Unlike the others, his measure of patience had run dry some time ago. Another breakdown. Another pause. Volkaeus Orurr breathed out testily.

Looking for a distraction, he reached for the rail and clambered up to the Rhino's roof one-handed, his boltgun in the other. Magnificence was not the fastest transport in terms of raw speed, but unlike the convoy, he mused darkly, it could at least keep going.

Unlike the all-purpose Rhino, These were not vehicles intended for service in hostile environments like the Dune Seas. With a regularity that struck Orurr as perversely ill-fitting to their mechanical reliability, every few hundred klicks one or another of the tankers or luggers would slew to a halt as filters clogged, tyres slumped, or the over-stimmed and under-rested hiveborn crew passed out in the unaccustomed heat. The convoy would pause, on edge and nervy, as the errant vehicle was coaxed back into life, winched back onto the track, or otherwise repaired.

The worst were the failures that billowed thick, oily smoke – as potent a signal as any the orks might hope for. Easy pickings, the coiling smoke suggested.

+ Volkaeus Orurr +

Not for the first time, the Salamander cursed the name of Herman von Strab. According to Captain Mirsan, it was largely owing to the Imperial Commander's arrogance and mismanagement that these intra-hive transports were all that was available for the backline armies. Hurriedly fitted with bulky external breathers and heat shielding before being filled with vital water, fuel and materiel, the vehicles were slow and unreliable – and thus the convoys were perfect targets for the roving greenskins.

With the cream of Armageddon's armies lost in the early conflict, and the replacements far from confident; upon arrival Chapter Master Tu'Shan had taken it upon the Salamanders' broad shoulders to ensure the world could fight; that its vital roads and arteries would be protected from roving marauders – as often human as ork.

The ever-present chemical tang was acerbic; but the height afforded by the Rhino gave him a moment's relief.
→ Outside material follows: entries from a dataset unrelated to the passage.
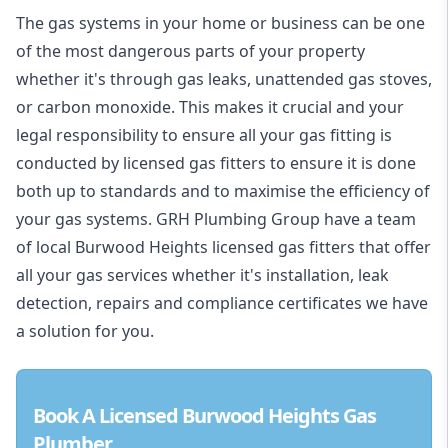
The gas systems in your home or business can be one
of the most dangerous parts of your property
whether it's through gas leaks, unattended gas stoves,
or carbon monoxide. This makes it crucial and your
legal responsibility to ensure all your gas fitting is
conducted by licensed gas fitters to ensure it is done
both up to standards and to maximise the efficiency of
your gas systems. GRH Plumbing Group have a team
of local Burwood Heights licensed gas fitters that offer
all your gas services whether it's installation, leak
detection, repairs and compliance certificates we have
a solution for you.
Book A Licensed Burwood Heights Gas
Plumber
The vehicle crews needed rebreathers in the hot, dry air, but the Space Marine's genewrought might made the air merely unpleasant. He wrinkled his nose in distaste and looked about him.

Armageddon's sun was low in the sky, red and ominous. Dark spots across it marked orbital defences – or more likely the wreckage of the same. The ground was seemingly an endless sea of yellow-grey dunes; the road all but hidden. Orurr's belted helm knocked against his leg as he straightened up.

Nothing for five hundred miles in any direction. No landmarks save the distant hive – and that had long been swallowed by the dust. Not even Astartes' vision could penetrate that.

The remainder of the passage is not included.